Solid-State Disk, (SSD) is seen by the Operating Systems as a standard SCSI disk drive. However, unlike disk based arrays, Solid State Disk is made of DDR Ram. This allows for throughput of over 250,000 IOPS vs. fewer than 10,000 IOPS in the fastest of disk based arrays.
Think back over the past decade and look where we are today comparatively in regards to speed on a network:
- We were at 10BaseT networks, now we’ve got 10Gb Networks – A 100X increase
- We had 133MHz processors, we’re now approaching 4GHz – A 35X increase
- Per Gilder’s law- Aggregate bandwidth grows at 3x the speed of processor speed.

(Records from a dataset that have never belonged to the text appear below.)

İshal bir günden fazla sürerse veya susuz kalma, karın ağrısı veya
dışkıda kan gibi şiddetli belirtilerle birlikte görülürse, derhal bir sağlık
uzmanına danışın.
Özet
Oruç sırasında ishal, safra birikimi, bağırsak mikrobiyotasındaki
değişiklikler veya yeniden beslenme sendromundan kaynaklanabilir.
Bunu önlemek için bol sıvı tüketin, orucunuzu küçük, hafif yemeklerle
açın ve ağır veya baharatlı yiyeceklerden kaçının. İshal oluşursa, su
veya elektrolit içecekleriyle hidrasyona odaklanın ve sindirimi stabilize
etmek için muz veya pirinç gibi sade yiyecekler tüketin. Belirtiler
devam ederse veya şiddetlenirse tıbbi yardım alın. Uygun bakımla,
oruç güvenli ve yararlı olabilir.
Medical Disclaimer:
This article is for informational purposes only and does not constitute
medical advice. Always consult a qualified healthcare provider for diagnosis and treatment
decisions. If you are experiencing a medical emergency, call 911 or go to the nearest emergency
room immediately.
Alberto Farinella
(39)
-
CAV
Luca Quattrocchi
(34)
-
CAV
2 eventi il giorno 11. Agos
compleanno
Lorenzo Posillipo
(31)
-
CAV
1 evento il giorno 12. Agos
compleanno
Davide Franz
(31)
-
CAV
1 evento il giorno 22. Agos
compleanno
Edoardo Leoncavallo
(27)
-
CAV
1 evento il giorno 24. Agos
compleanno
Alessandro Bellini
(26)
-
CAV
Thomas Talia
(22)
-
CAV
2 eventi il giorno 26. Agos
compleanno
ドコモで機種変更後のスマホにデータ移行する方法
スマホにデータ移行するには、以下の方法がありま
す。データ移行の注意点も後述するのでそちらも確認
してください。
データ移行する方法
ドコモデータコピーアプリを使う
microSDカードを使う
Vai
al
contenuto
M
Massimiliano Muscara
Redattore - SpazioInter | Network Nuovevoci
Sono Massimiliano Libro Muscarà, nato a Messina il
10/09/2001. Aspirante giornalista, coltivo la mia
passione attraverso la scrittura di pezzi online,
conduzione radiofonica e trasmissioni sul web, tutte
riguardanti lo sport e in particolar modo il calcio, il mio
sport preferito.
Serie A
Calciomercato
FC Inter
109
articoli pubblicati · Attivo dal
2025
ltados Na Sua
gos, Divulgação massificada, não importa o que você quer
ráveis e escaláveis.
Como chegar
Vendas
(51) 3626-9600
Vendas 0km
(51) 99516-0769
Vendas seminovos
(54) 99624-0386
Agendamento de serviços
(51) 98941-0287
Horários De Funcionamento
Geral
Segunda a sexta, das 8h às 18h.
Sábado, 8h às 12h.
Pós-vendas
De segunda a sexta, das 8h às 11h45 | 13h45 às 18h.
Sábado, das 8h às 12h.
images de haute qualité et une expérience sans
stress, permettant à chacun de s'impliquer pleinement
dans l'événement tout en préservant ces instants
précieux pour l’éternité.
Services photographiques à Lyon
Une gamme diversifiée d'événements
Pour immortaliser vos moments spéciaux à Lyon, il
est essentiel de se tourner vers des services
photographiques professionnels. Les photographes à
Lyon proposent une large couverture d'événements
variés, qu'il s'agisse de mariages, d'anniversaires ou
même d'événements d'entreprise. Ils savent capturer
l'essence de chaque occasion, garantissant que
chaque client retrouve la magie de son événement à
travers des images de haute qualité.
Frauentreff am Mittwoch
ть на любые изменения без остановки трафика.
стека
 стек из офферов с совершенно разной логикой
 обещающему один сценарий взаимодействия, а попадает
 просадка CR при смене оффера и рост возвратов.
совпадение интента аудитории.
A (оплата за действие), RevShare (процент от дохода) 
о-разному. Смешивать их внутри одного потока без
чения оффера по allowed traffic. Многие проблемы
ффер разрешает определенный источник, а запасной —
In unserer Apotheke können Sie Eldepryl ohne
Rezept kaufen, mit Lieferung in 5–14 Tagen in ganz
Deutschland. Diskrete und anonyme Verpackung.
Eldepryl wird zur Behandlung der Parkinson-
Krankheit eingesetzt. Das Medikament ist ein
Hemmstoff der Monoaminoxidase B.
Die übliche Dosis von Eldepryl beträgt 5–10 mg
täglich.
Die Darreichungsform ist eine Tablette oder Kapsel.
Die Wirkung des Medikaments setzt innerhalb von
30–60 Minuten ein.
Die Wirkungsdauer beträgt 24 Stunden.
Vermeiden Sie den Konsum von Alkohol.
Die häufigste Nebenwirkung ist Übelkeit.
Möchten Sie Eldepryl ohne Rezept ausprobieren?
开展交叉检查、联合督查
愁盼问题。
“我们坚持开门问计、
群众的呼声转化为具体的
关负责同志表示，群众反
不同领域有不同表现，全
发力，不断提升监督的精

- Hard Disk Speed over this same time period has increased less than 5% A YEAR
The mechanical natures of today’s storage arrays cause this delay and therefore cause latency and I/O bottlenecks. Unfortunately, as the networks and servers become even faster, and the densities of the disk drives become greater, the performance gap will only widen and create even larger degrees of latency and I/O problems.
Because Solid-State Disks add no moving parts in the datapath, the speed is cut from an average 3-6ms. access time to roughly 15/1000’s of a millisecond. This creates dramatic improvements in I/O and reduced latency--translating to faster network performance & greater user satisfaction.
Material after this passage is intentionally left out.